We spent several days surveying the seafloor using instruments on the ship to identify possible sites for sampling. We looked for flat areas where we could see layers of sediment below the seafloor. These layers show up in the echoes from sound pulses in a type of measurement called seismic reflection (see previous blog post). Unfortunately much of the region we surveyed has deep gullies with no sediment layers. Ocean currents have scoured these regions leaving no sediment for us to core. We finally located several small areas that had a hint of sediments and one big pile of sediment we thought would be our best chance for samples.
We use a sediment corer to take samples of the seafloor. The corer is a long tube with heavy weights on top that push the tube down into the seafloor. When the tube is pulled out it removes a long cylinder of sediment that we bring back to the surface. The corer is lowered on a steel cable at about 1.5 miles per hour and takes more than an hour to reach the seafloor. At 150 feet above the seafloor, a mechanical trigger releases the corer from the cable and 5,000 pounds of steel rocket towards the bottom. The weight and speed push the corer up to 30 feet into the sediments. Then we have to pull the corer back out. Sometimes this is easy but if the sediments stick to the corer it can take almost 20,000 pounds of pull to free the tube and slide it out.
The other important step in coring is to keep the sediments inside the tube on their two-mile trip back to the surface. This seems obvious but we ran into troubles with the very first core we took. Usually a ring of metal fingers in the bottom of the core (called a core catcher) keeps the sediment inside the tube. However, the sediment we were coring contained a lot of sand-sized shells that was washing out of the tube leaving us with no sediment by the time the corer reached the surface. To prevent this, we added a sock of fabric around the core catcher to keep the sand from washing out. Bingo! The fabric kept the sand in the corer and we started recovering sediments to study.
When the sediment corer arrives at the ocean surface it is laid horizontally along the ship’s rail where we take a sample of the sediment in the core catcher to determine the age of the bottom of the core. This age is determined by looking for a striking, pink colored shell made by a type of plankton called foraminifera. This pink foraminifera was abundant in the Pacific Ocean until 120,000 years ago, so if we find pink shells we know the sediments are at least 120,000 years old. We will do more detailed analyses later but this age gives us our first peek at how much time it took for the sediments to accumulate.

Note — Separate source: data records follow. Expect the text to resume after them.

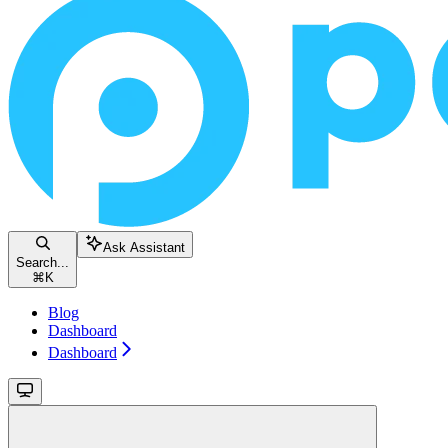
Ask Assistant
Search...
⌘
K
Blog
Dashboard
Dashboard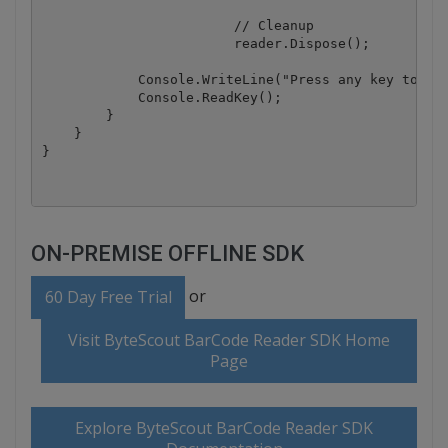
			// Cleanup

			reader.Dispose();

            Console.WriteLine("Press any key to exi
            Console.ReadKey();

        }

    }

ON-PREMISE OFFLINE SDK
or
60 Day Free Trial
Visit ByteScout BarCode Reader SDK Home
Page
Explore ByteScout BarCode Reader SDK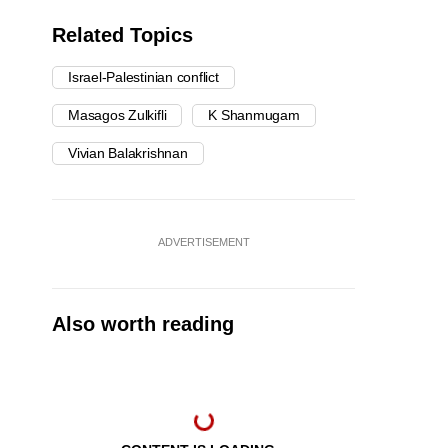
Related Topics
Israel-Palestinian conflict
Masagos Zulkifli
K Shanmugam
Vivian Balakrishnan
ADVERTISEMENT
Also worth reading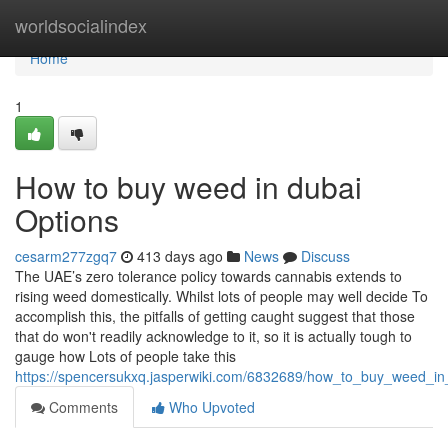
Home
worldsocialindex
Home
1
How to buy weed in dubai
Options
cesarm277zgq7
413 days ago
News
Discuss
The UAE’s zero tolerance policy towards cannabis extends to
rising weed domestically. Whilst lots of people may well decide To
accomplish this, the pitfalls of getting caught suggest that those
that do won't readily acknowledge to it, so it is actually tough to
gauge how Lots of people take this
https://spencersukxq.jasperwiki.com/6832689/how_to_buy_weed_i
Comments
Who Upvoted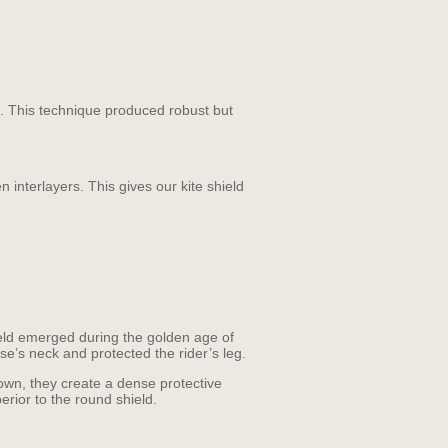
e. This technique produced robust but
interlayers. This gives our kite shield
hield emerged during the golden age of
se’s neck and protected the rider’s leg.
down, they create a dense protective
erior to the round shield.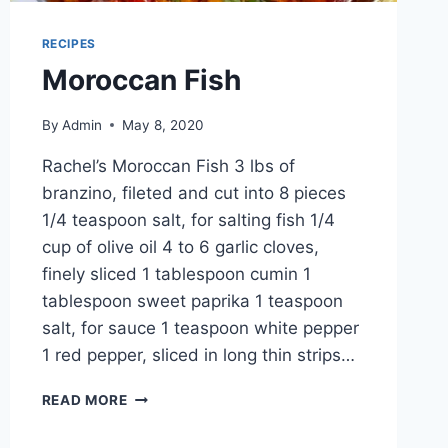
RECIPES
Moroccan Fish
By
Admin
May 8, 2020
Rachel’s Moroccan Fish 3 lbs of
branzino, fileted and cut into 8 pieces
1/4 teaspoon salt, for salting fish 1/4
cup of olive oil 4 to 6 garlic cloves,
finely sliced 1 tablespoon cumin 1
tablespoon sweet paprika 1 teaspoon
salt, for sauce 1 teaspoon white pepper
1 red pepper, sliced in long thin strips…
READ MORE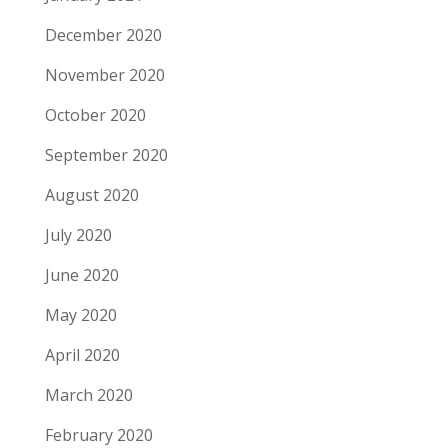
December 2020
November 2020
October 2020
September 2020
August 2020
July 2020
June 2020
May 2020
April 2020
March 2020
February 2020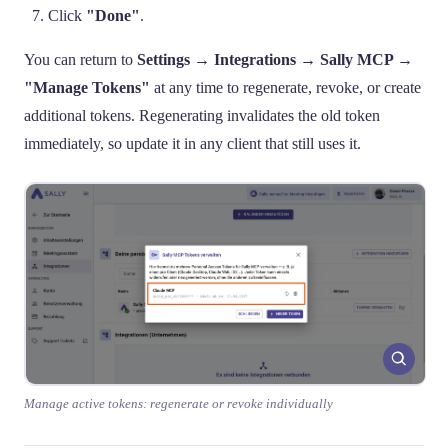
Click
"Done"
.
You can return to
Settings → Integrations → Sally MCP →
"Manage Tokens"
at any time to regenerate, revoke, or create
additional tokens. Regenerating invalidates the old token
immediately, so update it in any client that still uses it.
Manage active tokens: regenerate or revoke individually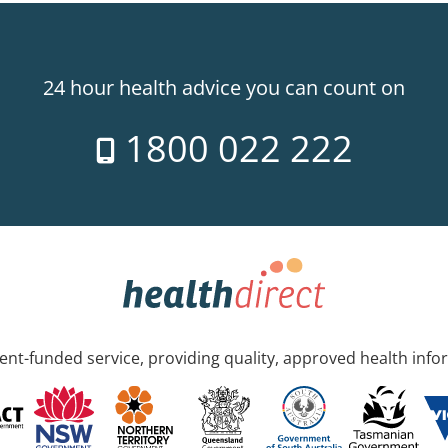
24 hour health advice you can count on
1800 022 222
nt-funded service, providing quality, approved health info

Next, we cut the core into smaller sections that are easier to handle and the core is split open so we can see how the sediment looks. We study its color, texture and composition before storing it in a refrigerated container aboard the ship. At the end of the cruise we will send the container to the Deep-Sea Core Repository at Lamont-Doherty Earth Observatory where the sediments will be preserved for researchers around the world to study.
We are now steaming south to the equator to start a new survey to find the right locations to drill more sediment cores.